INGS 314 The History of Current Events in the Middle East (4)
This course uses current events in the Middle East as a framework through which to think about global history and its impact on the present day. This course focuses on the news through both an international and an American lens alongside historical questions and scholarship that illuminate present-day events. Course goals include a mastery of key global issues in the Middle East as well as the tools to interact with newsmakers and policy makers through interrogation and discussion of the interconnected world around us.
INGS 316 Global Migration and Border Crises (4)
An examination of the ways in which global migrations are represented as crises and of the spatial significance of borders. Focusing on three representative spaces—the United States-Mexico border, the Mediterranean-European Union border, and the Balkans-European Union border—the course considers theories of and journalistic discourse on migration as well as aesthetic representations of migration in literature, art, and film.
INGS 400 Senior Seminar (4)
An interdisciplinary seminar required of all seniors in international and global studies.

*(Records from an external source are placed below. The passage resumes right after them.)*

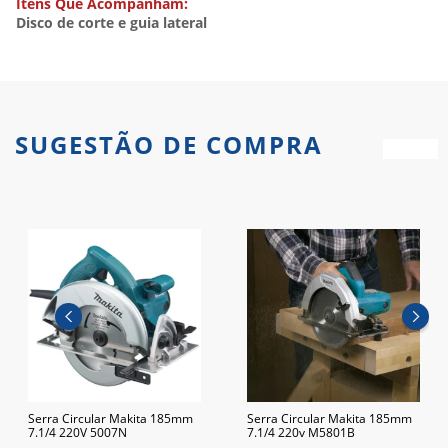
Itens Que Acompanham:
Disco de corte e guia lateral
SUGESTÃO DE COMPRA
Serra Circular Makita 185mm
Serra Circular Makita 185mm
7.1/4 220V 5007N
7.1/4 220v M5801B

Shared readings on key topics and concepts in globalization are discussed in relation to students' geographic concentration and abroad experiences. Additionally, each student produces and presents a major research paper related to the student's course work as well as abroad experience and language study. This seminar is normally offered in the fall, in part to reintegrate majors who were abroad in the spring or summer as well as to draw best on the abroad experience while still fresh. This course also serves as the writing intensive credit within the major. Open only to seniors pursuing majors in international and global studies.
INGS 405 Honors Thesis (4)
An independently-configured course that students undertake for the purpose of writing an Honors Thesis with direction from an honors advisor and further advice from a second reader. Requires also a public presentation of the thesis. Prerequisite: Professor consent and prerequisite override required.
INGS 406 From Berlin to Addis Ababa: Africa and International Summitry (4)
This course explores the significance of international summitry for Africa, from the Berlin Conference of 1884/85 to the 1963 founding conference of the Organization of African Unity in Addis Ababa. The course brings into conversation different traditions and moments in this long history of summitry. The course examines the origins, activities, key actors, and afterlives of these summits. The summits will also be focal points for examining how their attendant international movements and themes have shaped the evolution of international society and global politics.
INGS 444 Independent Study (2 or 4)
An independent study offered in the international and global studies program may not be counted toward the major. May be repeated for credit. Open only to students pursuing majors in international and global studies. Prerequisite: Professor consent and prerequisite override required.